Als hij volleerd is en zijn openbaar leven begint, wendt zich een kritikus, veronderstellen wij, tot de Maagd van Vlaanderen en vraagt haar waarmee hij haar kan van dienst zijn. Wij veronderstellen niet dat hij dit niet vraagt en alleen zijn dwaze goesting doet; wij veronderstellen niet dat hij alleen voor zichzelven kritiek voert, want dan foei! Ge kunt nog met eenig fatsoen, al is het ziekelijk, voor uzelf een gedicht schrijven, maar voor uw eigen genot de fouten zoeken van anderen, voor uw eigen genot den betweter uithangen en zeggen: Zoo, mensch, moet ge schrijven, en zoo en zoo, wel foei en foei! Zoo slecht zijn!

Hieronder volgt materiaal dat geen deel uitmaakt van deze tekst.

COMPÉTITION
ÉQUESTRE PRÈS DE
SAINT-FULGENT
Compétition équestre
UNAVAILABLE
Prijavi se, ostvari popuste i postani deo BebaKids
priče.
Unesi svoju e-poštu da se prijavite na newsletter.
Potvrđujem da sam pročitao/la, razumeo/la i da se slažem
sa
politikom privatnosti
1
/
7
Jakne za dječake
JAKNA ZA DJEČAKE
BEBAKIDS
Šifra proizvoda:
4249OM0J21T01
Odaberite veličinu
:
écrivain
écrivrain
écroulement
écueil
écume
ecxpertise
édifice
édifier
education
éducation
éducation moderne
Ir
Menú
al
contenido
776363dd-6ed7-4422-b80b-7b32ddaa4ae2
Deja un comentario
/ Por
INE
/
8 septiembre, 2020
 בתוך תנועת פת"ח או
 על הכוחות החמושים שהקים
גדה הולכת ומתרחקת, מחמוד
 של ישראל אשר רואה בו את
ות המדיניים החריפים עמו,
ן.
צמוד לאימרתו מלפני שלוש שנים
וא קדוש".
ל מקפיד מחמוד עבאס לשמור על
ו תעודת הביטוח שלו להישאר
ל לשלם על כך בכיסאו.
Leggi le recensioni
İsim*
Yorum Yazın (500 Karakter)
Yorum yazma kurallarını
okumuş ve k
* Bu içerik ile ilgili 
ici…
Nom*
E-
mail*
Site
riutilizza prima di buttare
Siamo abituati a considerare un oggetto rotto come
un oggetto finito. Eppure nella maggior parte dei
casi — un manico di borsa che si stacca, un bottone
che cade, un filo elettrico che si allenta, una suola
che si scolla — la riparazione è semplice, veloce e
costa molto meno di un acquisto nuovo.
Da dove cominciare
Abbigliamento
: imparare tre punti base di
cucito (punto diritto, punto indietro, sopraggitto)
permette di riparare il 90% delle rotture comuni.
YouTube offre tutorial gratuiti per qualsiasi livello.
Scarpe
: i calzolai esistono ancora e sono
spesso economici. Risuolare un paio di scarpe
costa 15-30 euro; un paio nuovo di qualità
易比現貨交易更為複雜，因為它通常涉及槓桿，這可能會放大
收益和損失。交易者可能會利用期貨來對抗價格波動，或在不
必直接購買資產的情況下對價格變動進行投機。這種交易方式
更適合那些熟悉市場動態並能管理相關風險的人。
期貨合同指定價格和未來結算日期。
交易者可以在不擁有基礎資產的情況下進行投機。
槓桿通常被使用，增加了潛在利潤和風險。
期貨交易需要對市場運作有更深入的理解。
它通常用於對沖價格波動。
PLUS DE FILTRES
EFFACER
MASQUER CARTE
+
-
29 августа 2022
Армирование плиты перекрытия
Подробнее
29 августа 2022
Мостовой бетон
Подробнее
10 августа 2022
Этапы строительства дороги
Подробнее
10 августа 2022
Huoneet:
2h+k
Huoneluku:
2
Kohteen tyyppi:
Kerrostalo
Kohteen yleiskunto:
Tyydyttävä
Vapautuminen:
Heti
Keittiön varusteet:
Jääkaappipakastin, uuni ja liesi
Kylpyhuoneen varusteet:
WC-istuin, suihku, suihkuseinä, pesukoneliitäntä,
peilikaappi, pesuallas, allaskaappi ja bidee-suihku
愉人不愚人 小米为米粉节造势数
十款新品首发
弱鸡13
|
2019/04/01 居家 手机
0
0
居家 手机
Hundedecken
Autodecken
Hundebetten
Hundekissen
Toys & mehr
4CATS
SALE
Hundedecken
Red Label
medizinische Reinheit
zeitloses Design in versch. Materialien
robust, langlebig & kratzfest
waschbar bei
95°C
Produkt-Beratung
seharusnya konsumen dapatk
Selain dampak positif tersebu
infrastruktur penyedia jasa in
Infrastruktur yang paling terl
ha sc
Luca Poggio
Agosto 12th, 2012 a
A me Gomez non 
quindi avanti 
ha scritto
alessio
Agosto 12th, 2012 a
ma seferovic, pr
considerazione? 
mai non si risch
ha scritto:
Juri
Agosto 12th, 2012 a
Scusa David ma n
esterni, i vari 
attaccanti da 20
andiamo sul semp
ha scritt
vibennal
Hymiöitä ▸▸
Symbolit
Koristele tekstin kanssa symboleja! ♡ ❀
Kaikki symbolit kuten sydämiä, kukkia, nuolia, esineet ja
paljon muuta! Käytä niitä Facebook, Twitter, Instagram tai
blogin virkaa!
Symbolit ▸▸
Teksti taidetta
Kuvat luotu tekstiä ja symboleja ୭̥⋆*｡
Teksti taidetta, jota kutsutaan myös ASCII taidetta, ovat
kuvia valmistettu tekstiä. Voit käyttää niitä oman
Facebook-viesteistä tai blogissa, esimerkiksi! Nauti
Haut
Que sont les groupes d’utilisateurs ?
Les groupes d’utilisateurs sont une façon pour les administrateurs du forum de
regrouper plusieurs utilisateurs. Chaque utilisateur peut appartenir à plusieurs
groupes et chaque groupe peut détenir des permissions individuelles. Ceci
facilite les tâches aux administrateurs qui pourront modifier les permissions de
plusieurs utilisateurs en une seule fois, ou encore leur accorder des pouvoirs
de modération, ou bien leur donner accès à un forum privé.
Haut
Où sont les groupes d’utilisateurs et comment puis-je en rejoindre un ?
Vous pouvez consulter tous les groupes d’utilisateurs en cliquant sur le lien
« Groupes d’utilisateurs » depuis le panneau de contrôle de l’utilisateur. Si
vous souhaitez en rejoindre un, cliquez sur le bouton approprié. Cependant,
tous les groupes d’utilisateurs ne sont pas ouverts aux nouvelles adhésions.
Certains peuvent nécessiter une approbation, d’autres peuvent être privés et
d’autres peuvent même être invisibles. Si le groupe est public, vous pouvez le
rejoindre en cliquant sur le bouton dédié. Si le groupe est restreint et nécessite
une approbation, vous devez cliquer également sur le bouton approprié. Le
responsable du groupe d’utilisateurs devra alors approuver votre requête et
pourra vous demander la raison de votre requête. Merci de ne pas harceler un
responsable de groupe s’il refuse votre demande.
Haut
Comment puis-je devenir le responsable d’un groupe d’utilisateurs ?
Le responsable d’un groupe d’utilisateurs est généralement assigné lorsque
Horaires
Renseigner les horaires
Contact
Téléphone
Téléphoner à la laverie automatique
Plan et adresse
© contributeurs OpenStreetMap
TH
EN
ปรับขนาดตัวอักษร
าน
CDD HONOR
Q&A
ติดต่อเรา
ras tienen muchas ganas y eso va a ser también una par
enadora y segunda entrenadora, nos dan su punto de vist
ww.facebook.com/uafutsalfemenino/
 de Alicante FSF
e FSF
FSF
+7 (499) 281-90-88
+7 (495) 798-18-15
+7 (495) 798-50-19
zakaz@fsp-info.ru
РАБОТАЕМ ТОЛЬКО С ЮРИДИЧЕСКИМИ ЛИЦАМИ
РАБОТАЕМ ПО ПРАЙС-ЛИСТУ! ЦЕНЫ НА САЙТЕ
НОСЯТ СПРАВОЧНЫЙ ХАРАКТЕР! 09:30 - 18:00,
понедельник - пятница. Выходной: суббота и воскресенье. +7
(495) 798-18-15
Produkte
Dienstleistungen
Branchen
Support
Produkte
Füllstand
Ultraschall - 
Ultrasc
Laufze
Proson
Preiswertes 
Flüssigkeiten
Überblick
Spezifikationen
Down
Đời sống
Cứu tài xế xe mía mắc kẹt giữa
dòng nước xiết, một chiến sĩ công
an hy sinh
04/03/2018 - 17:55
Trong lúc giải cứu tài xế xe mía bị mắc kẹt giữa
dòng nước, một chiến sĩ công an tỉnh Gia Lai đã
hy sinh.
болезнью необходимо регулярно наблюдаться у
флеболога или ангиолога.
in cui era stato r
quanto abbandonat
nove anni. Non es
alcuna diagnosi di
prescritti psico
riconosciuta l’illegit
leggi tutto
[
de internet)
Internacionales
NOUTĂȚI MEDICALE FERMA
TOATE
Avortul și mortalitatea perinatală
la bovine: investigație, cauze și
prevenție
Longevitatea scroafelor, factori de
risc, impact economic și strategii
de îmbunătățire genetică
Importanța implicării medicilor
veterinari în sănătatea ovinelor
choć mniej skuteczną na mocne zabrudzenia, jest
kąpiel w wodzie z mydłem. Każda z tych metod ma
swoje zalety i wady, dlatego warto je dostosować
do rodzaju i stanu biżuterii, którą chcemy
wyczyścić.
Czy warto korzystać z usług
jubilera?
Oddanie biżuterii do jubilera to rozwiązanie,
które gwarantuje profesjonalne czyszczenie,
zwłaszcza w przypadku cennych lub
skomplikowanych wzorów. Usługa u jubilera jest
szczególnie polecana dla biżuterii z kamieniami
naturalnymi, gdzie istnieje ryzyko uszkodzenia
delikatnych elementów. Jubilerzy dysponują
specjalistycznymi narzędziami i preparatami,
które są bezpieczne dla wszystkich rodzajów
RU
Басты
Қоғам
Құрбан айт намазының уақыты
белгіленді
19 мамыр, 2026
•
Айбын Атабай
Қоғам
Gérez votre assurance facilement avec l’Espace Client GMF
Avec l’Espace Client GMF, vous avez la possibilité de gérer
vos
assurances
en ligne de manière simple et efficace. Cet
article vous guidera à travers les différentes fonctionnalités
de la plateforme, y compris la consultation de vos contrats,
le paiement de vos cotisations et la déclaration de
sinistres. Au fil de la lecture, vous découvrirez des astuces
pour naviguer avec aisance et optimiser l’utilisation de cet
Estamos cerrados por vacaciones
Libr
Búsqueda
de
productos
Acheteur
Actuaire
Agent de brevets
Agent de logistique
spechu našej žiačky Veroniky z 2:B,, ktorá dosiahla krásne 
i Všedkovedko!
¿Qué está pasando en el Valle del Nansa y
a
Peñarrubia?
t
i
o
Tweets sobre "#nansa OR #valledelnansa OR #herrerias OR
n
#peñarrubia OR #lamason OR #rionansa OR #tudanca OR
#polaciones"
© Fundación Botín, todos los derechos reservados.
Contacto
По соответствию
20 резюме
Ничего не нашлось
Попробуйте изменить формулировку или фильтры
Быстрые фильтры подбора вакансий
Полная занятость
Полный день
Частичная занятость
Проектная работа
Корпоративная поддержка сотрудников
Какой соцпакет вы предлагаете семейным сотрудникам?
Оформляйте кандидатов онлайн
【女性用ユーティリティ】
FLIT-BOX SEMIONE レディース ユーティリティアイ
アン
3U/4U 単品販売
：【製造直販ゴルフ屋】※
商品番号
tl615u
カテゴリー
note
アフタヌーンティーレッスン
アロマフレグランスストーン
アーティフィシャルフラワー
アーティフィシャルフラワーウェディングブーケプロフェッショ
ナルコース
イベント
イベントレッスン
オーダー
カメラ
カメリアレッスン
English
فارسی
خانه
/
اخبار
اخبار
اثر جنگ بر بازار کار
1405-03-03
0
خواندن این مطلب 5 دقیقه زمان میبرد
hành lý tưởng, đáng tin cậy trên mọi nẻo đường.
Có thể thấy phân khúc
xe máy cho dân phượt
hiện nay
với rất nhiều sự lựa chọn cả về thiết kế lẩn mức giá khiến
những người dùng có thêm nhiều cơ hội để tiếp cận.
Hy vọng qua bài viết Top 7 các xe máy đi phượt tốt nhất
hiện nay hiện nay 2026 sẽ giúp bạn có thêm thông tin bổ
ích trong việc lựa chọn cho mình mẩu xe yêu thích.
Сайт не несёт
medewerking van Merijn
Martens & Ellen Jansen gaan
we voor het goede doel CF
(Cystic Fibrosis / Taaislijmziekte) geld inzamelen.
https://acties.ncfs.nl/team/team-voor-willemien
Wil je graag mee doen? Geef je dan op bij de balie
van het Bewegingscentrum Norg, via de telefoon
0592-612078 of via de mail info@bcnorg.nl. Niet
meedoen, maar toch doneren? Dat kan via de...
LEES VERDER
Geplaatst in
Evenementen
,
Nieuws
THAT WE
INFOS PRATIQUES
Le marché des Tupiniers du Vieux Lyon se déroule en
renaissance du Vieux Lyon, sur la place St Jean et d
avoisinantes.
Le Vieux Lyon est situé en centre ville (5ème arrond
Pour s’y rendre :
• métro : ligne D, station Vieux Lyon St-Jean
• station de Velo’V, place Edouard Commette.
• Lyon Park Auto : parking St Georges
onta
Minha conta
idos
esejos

Hij gaat dus, de kritikus, tot de Maagd van Vlaanderen en vraagt het haar. Waarmee denkt gij dat hij haar kan van dienst zijn? Met een geschiedenis der Nederlandsche letteren? We hebben er al vier. Maar die van Jonckbloet is slecht, die van Ten Brink iets beter, die van Te Winkel goed, die van Kalff zeer goed. Maar het Nederlandsch is de taal van Ruusbroec, Hadewych, Vondel en Gezelle. Jonckbloet was een antipapist eerste klas, de drie anderen radicale vrijzinnigen. De beste, Kalff, heeft Vondel niet begrepen en van Gezelle zich te rap afgemaakt.
Hoort gij dus de Maagd, ondervraagd, al zeggen: Gij kunt uw volk van dienst zijn, gij roomsch-catholijcke, als schrijver van de vijfde groote geschiedenis der Nederlandsche Letteren.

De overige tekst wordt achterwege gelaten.